At any rate - no matter where we want to place people in the spectrum of “working class”, it makes sense that many of those who gravitate to the Trump message and the anti-socialism message are doing better than the average American. In their mind, these programs won’t make their lives easier/better. They will not benefit from them. They feel that their current level of status and wealth has to be sacrificed. They feel like they will be dragged down to a lower level, instead of programs raising everybody up.

2 Likes

But what your individual example is referring to neither negates the classification or the relevance to the OP; that the MAGAts that have the resources to be active in Q and other far-right groups are emblematic of wealthy contractors, and thus not working class.

4 Likes

That picture, though…

4 Likes

In “disillusioned” news…

joe-exotic

10 Likes

A leopard ate his face?

15 Likes

The old saying really is true: “when you lose the mulleted grifter who hoards and abuses endangered apex predators and may have been involved in murder but somehow becomes a social media star because America is fucking weird, you have lost the country.”

13 Likes

Running a business is a job. Owning a business is not.

14 Likes

To be fair, he is a tiger expert… maybe doesn’t know a lot about leopards.

2 Likes

Jesus, the corporate take over of the university is pretty much complete, huh…

It is fuzzy, but it relates to people’s abilities to make ends meet, put money away for emergencies, etc.
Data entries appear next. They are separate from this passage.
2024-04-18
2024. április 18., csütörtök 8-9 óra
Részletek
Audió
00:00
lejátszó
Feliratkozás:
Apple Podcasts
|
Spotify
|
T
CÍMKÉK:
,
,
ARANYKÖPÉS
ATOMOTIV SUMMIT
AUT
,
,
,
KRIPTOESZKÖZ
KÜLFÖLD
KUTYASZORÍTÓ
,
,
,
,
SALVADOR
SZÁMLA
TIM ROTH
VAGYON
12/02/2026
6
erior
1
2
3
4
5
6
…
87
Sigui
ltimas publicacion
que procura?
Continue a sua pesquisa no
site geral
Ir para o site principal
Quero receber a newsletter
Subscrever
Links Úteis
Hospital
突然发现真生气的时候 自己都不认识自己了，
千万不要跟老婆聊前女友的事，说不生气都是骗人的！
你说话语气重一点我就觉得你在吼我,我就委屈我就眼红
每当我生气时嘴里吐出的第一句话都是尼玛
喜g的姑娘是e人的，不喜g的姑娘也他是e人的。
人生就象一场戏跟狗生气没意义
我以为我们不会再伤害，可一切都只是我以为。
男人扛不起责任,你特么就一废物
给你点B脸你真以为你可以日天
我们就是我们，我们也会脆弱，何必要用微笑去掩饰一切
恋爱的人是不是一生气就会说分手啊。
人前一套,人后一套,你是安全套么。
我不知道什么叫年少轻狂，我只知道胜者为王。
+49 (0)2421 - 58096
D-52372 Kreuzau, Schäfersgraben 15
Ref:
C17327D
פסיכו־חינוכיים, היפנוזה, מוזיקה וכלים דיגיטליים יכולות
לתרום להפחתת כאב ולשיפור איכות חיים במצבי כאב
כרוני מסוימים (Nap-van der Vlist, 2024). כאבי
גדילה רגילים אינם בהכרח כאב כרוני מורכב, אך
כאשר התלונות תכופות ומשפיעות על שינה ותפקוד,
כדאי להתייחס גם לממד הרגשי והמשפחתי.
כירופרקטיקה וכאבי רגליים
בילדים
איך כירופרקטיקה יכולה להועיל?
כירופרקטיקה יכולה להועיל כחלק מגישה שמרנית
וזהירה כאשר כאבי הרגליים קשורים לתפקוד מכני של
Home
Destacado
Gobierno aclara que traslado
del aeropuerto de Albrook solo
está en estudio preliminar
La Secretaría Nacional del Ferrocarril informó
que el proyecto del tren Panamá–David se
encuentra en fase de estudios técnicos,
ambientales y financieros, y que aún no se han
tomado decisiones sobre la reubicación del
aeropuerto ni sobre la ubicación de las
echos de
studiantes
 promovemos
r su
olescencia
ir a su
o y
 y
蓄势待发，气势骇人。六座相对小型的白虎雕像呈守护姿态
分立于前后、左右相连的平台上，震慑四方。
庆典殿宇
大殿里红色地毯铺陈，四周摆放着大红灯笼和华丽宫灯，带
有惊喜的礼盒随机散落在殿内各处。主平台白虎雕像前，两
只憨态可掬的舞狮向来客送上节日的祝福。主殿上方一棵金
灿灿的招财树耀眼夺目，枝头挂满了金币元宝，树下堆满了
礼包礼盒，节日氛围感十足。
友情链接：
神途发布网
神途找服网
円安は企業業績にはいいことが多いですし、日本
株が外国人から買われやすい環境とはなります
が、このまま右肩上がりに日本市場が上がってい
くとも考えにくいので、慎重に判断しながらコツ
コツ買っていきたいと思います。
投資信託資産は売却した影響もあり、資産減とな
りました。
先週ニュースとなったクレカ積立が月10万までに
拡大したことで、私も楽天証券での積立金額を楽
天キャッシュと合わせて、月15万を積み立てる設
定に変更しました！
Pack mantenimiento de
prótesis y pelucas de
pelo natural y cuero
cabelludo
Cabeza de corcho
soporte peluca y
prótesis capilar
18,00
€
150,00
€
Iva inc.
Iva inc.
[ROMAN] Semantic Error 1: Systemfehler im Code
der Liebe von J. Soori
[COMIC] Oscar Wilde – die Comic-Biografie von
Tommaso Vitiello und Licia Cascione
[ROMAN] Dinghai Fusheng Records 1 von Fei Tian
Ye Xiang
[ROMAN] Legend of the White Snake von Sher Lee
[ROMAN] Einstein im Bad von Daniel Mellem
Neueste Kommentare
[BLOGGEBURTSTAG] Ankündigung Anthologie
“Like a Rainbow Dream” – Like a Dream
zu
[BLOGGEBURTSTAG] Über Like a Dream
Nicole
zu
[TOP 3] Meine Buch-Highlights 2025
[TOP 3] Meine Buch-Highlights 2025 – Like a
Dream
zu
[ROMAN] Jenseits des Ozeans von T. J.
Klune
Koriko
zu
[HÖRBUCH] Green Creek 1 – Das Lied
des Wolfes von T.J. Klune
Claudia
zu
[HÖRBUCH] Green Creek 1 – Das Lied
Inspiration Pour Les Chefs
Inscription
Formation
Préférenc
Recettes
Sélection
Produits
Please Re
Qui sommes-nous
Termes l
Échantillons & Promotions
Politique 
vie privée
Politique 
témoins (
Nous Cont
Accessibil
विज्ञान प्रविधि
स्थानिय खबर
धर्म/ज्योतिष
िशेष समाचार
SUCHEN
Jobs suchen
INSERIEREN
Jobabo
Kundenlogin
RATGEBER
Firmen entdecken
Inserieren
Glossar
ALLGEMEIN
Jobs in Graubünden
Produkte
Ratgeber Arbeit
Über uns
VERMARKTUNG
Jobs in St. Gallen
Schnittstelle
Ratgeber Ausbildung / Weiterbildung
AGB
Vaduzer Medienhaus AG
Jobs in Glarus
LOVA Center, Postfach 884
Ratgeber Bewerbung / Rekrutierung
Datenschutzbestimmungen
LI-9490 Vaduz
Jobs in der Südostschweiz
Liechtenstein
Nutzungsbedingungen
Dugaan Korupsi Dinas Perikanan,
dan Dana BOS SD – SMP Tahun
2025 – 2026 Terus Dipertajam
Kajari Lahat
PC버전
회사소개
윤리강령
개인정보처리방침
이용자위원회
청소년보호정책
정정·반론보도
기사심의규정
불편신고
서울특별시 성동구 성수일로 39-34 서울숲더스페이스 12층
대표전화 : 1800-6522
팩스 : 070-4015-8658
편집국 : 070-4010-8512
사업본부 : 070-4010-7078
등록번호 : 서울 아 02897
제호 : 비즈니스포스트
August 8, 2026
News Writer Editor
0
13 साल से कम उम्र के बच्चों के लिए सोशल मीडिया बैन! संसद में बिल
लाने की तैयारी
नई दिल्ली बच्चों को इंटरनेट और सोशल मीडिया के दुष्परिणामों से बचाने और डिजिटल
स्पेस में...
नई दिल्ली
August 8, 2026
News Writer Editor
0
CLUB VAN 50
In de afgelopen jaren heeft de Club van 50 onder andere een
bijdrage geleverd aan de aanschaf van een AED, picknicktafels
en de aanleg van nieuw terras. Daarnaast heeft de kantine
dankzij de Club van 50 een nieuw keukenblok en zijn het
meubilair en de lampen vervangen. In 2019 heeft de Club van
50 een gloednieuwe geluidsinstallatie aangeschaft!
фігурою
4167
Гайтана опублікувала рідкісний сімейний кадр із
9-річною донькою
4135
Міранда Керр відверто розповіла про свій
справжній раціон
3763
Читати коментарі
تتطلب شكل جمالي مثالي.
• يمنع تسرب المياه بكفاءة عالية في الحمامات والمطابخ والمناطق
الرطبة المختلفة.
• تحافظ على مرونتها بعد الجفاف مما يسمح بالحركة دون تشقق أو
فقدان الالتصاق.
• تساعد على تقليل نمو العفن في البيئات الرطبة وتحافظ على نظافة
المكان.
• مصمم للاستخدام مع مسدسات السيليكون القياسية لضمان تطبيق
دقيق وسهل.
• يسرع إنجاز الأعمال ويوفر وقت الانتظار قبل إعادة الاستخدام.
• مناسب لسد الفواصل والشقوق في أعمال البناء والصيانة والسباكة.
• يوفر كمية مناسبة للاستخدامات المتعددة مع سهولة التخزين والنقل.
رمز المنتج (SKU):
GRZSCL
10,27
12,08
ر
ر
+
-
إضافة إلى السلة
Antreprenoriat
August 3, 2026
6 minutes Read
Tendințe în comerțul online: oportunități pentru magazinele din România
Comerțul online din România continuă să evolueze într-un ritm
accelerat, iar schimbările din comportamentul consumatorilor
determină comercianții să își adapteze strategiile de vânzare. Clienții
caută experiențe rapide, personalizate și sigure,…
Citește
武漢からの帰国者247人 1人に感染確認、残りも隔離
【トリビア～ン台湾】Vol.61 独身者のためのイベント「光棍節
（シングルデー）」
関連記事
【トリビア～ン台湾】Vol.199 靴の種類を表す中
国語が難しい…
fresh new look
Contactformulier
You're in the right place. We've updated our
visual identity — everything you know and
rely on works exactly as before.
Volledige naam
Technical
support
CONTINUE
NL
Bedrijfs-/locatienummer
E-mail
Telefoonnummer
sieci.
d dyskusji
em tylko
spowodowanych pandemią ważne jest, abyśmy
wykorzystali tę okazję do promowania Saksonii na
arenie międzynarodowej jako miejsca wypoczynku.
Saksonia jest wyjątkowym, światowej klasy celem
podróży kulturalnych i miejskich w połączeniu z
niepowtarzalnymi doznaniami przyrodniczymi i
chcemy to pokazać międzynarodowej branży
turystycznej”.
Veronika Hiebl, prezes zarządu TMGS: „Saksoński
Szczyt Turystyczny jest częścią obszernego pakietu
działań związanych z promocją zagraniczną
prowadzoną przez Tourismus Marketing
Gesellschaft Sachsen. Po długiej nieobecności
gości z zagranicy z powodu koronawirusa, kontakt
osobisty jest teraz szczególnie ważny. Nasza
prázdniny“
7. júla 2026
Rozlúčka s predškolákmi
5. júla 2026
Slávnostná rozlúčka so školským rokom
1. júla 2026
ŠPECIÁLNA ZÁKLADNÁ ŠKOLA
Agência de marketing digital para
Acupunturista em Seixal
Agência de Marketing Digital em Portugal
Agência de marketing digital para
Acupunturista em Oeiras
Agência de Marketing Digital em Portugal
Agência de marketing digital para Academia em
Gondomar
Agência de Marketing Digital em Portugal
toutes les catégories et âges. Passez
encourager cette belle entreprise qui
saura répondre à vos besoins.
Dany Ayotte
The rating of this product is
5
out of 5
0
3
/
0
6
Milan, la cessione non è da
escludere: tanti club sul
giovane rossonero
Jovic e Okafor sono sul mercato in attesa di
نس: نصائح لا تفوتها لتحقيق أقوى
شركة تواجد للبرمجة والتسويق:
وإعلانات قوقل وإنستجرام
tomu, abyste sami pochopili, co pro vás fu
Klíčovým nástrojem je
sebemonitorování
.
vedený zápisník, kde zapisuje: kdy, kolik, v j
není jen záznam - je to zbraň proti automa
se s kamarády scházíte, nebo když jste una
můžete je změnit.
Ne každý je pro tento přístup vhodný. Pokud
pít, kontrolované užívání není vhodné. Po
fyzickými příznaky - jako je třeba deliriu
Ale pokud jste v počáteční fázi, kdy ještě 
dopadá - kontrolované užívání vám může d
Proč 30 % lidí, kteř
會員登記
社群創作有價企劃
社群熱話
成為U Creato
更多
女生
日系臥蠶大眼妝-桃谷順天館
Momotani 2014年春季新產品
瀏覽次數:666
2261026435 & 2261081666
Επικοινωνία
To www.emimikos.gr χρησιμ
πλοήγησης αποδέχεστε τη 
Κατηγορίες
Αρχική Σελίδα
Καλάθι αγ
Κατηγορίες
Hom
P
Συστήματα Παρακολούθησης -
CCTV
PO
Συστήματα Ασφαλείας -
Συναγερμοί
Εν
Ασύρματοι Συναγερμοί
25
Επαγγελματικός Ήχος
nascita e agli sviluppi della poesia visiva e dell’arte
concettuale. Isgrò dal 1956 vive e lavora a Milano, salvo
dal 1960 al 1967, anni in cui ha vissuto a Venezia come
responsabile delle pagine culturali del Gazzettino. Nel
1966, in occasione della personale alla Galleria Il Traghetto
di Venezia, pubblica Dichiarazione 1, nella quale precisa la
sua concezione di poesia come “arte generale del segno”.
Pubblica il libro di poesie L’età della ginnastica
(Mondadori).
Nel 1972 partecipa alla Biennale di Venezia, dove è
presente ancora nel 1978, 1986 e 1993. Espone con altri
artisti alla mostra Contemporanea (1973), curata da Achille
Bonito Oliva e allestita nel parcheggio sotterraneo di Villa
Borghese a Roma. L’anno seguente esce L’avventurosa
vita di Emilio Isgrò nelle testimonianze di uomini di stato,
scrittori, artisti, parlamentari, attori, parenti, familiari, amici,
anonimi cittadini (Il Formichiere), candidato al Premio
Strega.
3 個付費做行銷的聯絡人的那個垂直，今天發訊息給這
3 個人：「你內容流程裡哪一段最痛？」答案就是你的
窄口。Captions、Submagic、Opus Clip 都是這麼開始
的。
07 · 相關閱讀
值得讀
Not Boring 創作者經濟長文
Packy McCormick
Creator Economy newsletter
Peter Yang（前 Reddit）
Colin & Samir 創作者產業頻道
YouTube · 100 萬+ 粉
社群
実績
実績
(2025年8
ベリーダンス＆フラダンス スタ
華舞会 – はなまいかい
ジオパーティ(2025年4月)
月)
Let’s not conflate doing well with being a business owner, because its’ really not what I meant.

Which was my whole point.

A tiger.

I’d argue that being employed by someone else is a job, owning your own business is work, but not a job.

No he’s not. If he was, he wouldn’t have abused them the way he did.

7 Likes

It’s work if you’re the one running the business, but lots of rich people own businesses without actually doing any of the work.

Ted Turner is one of the biggest land owners in the United States but that doesn’t make him a farmer.

6 Likes

What about Bill Gates?

4 Likes

Um. Okay.

2 Likes

I would posit that the term is indicative of attitude more than it is of income.
For example, I consider the Walton family (heirs of Wal-Mart) to be big-time White Trash. For that matter, so is He Who Shall Not Be Named & his spawn (except for Barron).
Didn’t Biden promise to raise taxes on the ‘rich’? That would tend to help explain his relative lack of support in the higher income bracket.

There must be a graph somewhere that compares HWSNBN’s support among various income groups for '16 & '20, but I seem to remember that he got a substantial % of upper-income votes last time, as well.

They are not.

They are the wealthy elite. So is Trump. They (especially Trump) might pretend to be “white trash” because it benefits them.

It’s probably not the only reason.

But hey. Apparently every thing I said here is problematic and needs to be endlessly picked apart and corrected, so I’ll bow out.

9 Likes

Data looks solid. Is there something quantified I should look at that contradicts it?

4 Likes

I was taught as a youngster not to use that phrase because of its passive racist connotations. I think that was a good call.